The subsequent flash of radio waves were thought to simmer down within weeks or months of a collision. It turns out we might have been a little impatient to turn our gaze elsewhere.
An international team of astrophysicists has witnessed radio waves bursting from material surrounding an assortment of supermassive black holes hundreds of days after they ripped apart a star, suggesting many collisions could be responsible for a serious case of cosmic indigestion.
“Up to half of all black holes that shred a star ‘burp’ material years after the initial event,” says astrophysicist and lead author Yvette Cendes. “No one was expecting this, and we don’t really understand why this might be!”
Using observations from three radio telescopes – the Very Large Array in the United States, MeerKAT in South Africa, and the Australian Telescope Compact Array – the team collected long-term data on 24 black holes.
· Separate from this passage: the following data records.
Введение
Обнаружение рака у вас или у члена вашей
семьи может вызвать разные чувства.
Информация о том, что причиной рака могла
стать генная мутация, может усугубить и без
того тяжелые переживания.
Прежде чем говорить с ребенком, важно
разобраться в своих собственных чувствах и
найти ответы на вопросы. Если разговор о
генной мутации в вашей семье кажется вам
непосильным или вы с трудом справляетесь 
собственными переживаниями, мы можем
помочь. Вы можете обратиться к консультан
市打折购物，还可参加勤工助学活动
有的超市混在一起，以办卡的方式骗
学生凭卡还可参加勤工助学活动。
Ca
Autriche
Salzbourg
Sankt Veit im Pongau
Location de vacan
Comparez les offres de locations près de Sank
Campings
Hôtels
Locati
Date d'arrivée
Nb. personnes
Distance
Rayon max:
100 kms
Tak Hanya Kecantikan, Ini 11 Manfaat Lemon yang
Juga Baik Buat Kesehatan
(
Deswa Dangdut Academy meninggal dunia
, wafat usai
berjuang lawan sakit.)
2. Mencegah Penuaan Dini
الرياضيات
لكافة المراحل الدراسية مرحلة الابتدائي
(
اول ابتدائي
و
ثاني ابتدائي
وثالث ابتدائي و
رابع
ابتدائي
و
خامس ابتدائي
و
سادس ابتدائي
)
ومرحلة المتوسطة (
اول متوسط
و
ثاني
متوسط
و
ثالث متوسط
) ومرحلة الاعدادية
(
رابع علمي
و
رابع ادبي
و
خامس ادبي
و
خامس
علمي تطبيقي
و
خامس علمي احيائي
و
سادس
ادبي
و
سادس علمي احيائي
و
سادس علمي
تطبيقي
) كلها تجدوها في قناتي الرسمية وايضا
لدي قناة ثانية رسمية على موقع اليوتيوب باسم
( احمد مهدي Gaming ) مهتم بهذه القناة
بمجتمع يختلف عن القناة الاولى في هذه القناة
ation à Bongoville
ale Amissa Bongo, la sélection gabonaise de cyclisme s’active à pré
Of those two dozen guzzling behemoths, ten sat quietly for around 500 to 2,000 after enjoying its stellar lunch only to belch out a blast of radio waves.
Their findings are yet to be peer reviewed, but are currently available on the pre-print server arxiv.org for anybody to dig through.
When a star comes too close to a black hole, the immense gravitational pull elongates it into a spaghetti shape. Within hours, the star is torn to shreds in what is called a ‘tidal disruption event’. This produces one of the brightest optical flares in the Universe.
About 20 to 30 percent of these tidal disruption events will produce an outflow of radio waves in the early stages. Only around 100 of these tidal disruption events have been seen since the first was recorded in the 1990s.
Once this bright light has been observed, researchers usually “move on to other things” as “radio telescope time is precious” , Cendes explains in a thread on Reddit. “Like, why go to the site of an explosion years after the fact?”
A discovery made last year seemed to turn this logic on its head. Cendes and her team found that a black hole 20 million times more massive than the Sun was emitting jets of radio waves around three years after shredding a star, which was “absolutely wild,” says Cendes.
The team nicknamed this black hole Jetty McJetface, or ‘Jetty’ for short.
“Jetty was just one of 24 tidal disruption events we were studying… What the heck were the rest of them doing?!” says Cendes.
Contrary to popular belief, black holes don’t suck stars in like a vacuum cleaner. They consume stars much like the Cookie Monster eats cookies: by creating a mess.
Very little of the stellar material crashing into a black hole actually passes the event horizon (beyond which the gravitational pull is so great that no even light can escape).
Around half of the stellar material gets ejected outwards into the galaxy and the other half joins the debris orbiting the black hole, called the accretion disc.
There are two possible reasons why the remnants of stars swirling around black holes might start emitting radio waves years after a collision, the authors write.
One possibility is that it takes considerable time for the debris circling the black hole to settle into a stable orbit.
An alternative is that the debris is weakly bound to the supermassive black hole and forms a sphere envelope, which “must cool and radically contract to form an accretion disk”, the authors write.
“If accretion onto the supermassive black hole supplies energy to the envelope… full contraction of the envelope can be delayed for a time, up to ∼700 days, in agreement with the time scales of the outflows measured in this work.
“Thus, we see that disk formation can be delayed for hundreds to thousands of days, providing an alternative explanation for late-onset radio-generating outflows from the supermassive black hole.”
This paper appeared as a preprint on arXiv.org.